- [DATA SUPPLIED]
⟨
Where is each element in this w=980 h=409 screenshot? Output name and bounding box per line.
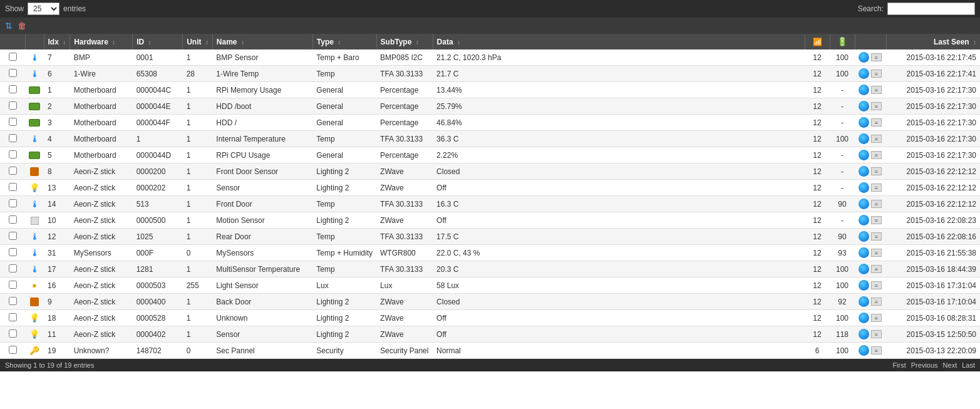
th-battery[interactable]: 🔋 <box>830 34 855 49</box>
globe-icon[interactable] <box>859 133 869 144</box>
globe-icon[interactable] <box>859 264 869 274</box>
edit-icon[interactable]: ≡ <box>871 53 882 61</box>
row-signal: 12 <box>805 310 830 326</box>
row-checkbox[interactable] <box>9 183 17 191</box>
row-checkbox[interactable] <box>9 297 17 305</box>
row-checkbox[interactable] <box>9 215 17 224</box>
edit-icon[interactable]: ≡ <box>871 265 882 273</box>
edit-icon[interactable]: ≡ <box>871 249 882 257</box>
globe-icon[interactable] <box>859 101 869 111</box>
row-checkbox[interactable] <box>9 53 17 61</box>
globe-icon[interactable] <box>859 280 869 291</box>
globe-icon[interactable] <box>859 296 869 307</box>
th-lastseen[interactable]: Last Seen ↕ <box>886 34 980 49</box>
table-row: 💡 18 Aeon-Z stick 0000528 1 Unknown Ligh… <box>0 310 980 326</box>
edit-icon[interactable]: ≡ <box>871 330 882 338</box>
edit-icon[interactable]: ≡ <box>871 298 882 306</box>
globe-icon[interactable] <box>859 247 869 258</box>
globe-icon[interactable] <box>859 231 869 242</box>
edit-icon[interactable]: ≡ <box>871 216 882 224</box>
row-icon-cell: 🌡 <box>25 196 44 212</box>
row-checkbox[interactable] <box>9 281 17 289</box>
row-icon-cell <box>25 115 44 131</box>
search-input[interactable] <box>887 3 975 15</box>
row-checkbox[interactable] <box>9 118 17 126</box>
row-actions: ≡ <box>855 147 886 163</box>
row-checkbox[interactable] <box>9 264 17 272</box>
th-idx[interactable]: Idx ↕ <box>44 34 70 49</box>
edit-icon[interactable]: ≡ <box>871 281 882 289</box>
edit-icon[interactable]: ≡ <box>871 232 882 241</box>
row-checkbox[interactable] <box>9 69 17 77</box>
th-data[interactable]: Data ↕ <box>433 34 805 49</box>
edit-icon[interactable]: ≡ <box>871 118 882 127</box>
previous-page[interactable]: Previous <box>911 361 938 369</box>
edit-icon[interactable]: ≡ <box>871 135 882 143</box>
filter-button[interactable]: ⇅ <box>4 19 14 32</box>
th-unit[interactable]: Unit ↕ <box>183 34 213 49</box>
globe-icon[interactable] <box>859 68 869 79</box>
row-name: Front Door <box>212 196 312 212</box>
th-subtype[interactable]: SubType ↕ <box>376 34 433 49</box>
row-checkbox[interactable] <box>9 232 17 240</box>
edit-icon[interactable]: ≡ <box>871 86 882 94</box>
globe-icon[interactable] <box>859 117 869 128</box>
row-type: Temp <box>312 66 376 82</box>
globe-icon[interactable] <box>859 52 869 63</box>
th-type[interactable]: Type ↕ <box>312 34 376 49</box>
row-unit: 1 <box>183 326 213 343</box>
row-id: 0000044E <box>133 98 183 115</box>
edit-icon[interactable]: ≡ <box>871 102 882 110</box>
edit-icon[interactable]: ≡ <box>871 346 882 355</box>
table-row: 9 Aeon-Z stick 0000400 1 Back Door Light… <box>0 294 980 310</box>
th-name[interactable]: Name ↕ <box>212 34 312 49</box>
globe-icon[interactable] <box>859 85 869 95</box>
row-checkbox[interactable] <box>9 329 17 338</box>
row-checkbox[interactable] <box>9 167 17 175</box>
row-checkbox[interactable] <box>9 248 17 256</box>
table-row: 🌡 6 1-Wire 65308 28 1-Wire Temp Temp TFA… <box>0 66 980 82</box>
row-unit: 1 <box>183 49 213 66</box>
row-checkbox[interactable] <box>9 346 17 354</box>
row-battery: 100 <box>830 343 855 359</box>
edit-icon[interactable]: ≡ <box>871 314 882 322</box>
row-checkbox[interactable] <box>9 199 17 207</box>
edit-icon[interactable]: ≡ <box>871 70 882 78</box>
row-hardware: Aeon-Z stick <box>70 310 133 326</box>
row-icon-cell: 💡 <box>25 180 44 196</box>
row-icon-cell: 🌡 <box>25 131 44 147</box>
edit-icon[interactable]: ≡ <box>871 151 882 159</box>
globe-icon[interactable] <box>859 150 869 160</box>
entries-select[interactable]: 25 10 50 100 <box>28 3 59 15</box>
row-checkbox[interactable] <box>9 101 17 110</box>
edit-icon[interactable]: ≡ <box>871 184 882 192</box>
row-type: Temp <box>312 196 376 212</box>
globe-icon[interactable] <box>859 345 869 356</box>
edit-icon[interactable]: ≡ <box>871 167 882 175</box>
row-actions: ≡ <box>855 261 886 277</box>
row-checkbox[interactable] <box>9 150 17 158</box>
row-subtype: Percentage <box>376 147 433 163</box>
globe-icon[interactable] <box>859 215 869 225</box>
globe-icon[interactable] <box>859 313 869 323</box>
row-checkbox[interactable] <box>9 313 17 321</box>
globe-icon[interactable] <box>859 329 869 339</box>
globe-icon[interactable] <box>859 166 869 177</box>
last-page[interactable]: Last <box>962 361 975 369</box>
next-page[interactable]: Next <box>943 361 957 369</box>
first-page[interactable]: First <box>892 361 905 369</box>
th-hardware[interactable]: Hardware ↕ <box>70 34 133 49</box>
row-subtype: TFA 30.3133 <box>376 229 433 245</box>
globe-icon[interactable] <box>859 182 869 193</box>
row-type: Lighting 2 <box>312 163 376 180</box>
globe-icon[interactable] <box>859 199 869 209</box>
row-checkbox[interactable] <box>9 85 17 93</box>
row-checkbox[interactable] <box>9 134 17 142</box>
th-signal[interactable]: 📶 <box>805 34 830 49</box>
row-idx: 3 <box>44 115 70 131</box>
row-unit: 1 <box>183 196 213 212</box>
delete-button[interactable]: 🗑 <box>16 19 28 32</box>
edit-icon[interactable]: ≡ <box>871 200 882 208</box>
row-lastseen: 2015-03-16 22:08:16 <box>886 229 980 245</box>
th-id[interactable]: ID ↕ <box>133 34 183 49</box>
⟩
- [TASK DIRECTIONS] Which lines above hold the string "name"? Copy each of them.

- [REPLY TO THE TASK]
Where is each element in this w=980 h=409 screenshot? Output name and bounding box per line.
row-name: Front Door <box>212 196 312 212</box>
th-name[interactable]: Name ↕ <box>212 34 312 49</box>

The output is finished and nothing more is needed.